MTT assay for the proliferation of T24 cells
When the T24 cell confluence reached 30%, the medium was refreshed and lentiviral transfection of the three groups was performed according to the aforementioned protocol. After 12, 24, 48, 72 or 96 h, MTT (20 mg/ml; Amresco LLC, Solon, OH, USA) was added and incubated for 4 h, followed by addition of 150 μl dimethyl sulfoxide (Sigma-Aldrich, St. Louis, MO, USA). After shaking for 10 min, the absorbance was measured at 570 nm using a microplate reader (Thermo Multiskan MK3; Thermoelectric Electronics Co., Ltd, Shanghai, China).
Flow cytometric analysis for determination of cell cycle progression and apoptosis
Flow cytometric analysis (FACS Calibur; BD Biosciences, Franklin Lakes, NJ, USA) was used to detect the cell cycle progression and apoptosis. The cells were stained with propidium iodide (PI; KGI Biotechnology Development Co. Ltd., Nanjing, China), followed by detection of the cell cycle progression. The cell suspension was prepared and the degree of apoptosis was detected using an Annexin V-APC kit (Promega, Madison, WI, USA). Briefly, cells were scraped, washed twice with PBS and centrifuged. Cells were incubated in 1X binding buffer containing Annexin V-APC and PI in dark for 15 min. Apoptotic cells were examined using flow cytometry. Each sample was analyzed in triplicate.
Matrigel Transwell assay for cell invasion
Matrigel invasion chambers (Promega) were hydrated for 4 h prior to the initiation of the invasion assay. After transfection for ~72 h, log-phase cells (4×104/ml) cultured in α-MEM without FBS were seeded in the upper chamber of the wells, while the lower chambers were filled with 500 μl complete α-MEM supplemented with 10% FBS. The cells were allowed to migrate for 10 h, followed by the invasion assay. Three fields in the central and surrounding parts of each membrane were randomly selected for counting. The experiments were performed in triplicate and the data were compared with the negative control group.
Enzyme-linked immunosorbent assay (ELISA)
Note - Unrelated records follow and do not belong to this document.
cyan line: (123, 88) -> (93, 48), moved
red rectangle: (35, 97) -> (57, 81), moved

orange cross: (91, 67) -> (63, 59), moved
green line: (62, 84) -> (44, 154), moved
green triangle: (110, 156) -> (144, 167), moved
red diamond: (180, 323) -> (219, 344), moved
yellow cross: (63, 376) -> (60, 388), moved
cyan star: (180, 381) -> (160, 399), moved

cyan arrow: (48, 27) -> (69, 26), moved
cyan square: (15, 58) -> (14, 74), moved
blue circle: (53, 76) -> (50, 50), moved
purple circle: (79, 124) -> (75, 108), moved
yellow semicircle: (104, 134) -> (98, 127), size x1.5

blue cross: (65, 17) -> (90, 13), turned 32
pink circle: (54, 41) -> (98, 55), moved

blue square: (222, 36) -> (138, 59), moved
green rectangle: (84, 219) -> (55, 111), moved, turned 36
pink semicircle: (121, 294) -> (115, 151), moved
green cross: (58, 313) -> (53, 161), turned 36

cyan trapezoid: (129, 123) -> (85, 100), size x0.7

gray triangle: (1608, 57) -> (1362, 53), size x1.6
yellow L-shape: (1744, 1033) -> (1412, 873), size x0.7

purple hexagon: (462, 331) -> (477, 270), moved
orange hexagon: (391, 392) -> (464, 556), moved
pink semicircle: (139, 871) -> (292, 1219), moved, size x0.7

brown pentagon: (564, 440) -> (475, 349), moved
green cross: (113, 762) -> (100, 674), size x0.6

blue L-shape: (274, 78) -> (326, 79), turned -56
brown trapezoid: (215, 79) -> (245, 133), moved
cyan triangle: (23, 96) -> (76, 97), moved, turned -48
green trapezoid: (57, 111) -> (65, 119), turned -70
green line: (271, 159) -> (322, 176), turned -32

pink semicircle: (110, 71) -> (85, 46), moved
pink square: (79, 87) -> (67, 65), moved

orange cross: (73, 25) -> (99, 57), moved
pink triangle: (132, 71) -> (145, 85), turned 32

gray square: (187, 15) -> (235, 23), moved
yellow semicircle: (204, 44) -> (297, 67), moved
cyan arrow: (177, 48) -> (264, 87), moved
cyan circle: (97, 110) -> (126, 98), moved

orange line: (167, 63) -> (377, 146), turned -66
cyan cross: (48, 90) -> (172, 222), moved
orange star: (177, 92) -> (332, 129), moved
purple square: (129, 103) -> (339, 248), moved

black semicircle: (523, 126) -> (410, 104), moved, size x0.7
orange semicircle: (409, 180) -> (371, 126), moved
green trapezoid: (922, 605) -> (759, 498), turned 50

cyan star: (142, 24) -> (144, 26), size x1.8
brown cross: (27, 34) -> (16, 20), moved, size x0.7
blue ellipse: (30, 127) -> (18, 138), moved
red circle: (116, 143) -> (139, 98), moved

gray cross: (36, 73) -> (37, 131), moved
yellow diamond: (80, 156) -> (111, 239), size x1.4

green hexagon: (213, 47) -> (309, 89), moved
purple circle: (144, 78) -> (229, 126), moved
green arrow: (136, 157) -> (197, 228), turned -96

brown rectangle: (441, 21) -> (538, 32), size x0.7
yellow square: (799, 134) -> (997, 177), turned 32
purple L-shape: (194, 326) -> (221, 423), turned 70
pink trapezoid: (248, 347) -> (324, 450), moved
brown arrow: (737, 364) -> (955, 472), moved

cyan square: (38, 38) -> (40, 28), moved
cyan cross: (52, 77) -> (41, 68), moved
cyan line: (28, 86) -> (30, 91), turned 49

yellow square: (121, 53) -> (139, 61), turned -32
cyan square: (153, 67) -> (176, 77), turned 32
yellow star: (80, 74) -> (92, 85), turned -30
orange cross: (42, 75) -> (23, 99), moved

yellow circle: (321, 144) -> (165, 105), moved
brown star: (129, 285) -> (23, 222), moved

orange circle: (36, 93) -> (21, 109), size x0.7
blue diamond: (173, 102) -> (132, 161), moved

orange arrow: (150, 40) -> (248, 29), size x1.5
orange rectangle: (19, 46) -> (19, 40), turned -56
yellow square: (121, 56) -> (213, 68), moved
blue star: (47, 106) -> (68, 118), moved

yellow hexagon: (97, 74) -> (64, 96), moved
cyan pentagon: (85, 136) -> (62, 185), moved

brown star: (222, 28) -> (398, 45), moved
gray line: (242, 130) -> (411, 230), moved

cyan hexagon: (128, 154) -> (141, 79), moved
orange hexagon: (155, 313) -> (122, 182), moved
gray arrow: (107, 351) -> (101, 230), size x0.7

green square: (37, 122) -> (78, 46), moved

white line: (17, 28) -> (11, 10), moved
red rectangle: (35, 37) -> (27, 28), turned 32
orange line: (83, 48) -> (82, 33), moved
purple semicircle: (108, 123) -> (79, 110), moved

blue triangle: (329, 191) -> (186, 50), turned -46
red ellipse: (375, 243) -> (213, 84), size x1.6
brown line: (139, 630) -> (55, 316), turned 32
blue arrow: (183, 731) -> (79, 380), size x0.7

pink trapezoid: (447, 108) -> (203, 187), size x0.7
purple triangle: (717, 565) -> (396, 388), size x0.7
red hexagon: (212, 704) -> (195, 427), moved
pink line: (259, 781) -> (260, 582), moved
After transfection for ~72 h, the T24 cells were collected for ELISA. The concentrations of matrix metalloproteinase (MMP)-9 and MMP-2 in the cell culture supernatants were quantified using MMP-9 and MMP-2 ELISA kits (R&D Systems, Minneapolis, MN, USA). Each assay was performed five times.
Statistical analysis
SAS 9.0 software (SAS Institute, Inc., Cary, NC, USA) was used for statistical analysis. Western blots were quantified by measuring the relative density of protein bands recognized by a particular antibody using the Image J software. The results are expressed as the mean ± standard deviation. Statistical analysis was conducted with Student’s t-test for comparison of two groups and P<0.05 was considered to indicate a statistically significant difference.
Results
Expression of OPN is clearly inhibited by RNAi
T24 cells were cultured in vitro for 24 h. The positive expression rate of GFP was detected by fluorescence microscopy 48 h after lentiviral infection of T24 cells. The results indicated that the infection efficiency was >90%. The relative mRNA expression levels of OPN were detected by RT-qPCR 5 days after lentiviral infection of T24 cells. The relative protein expression levels of OPN were detected using western blot analysis 6 days subsequent to lentiviral transfection of T24 cells. The results revealed that the OPN expression level in the interference group was significantly lower compared with the negative control and empty plasmid groups (P<0.05; Fig. 1).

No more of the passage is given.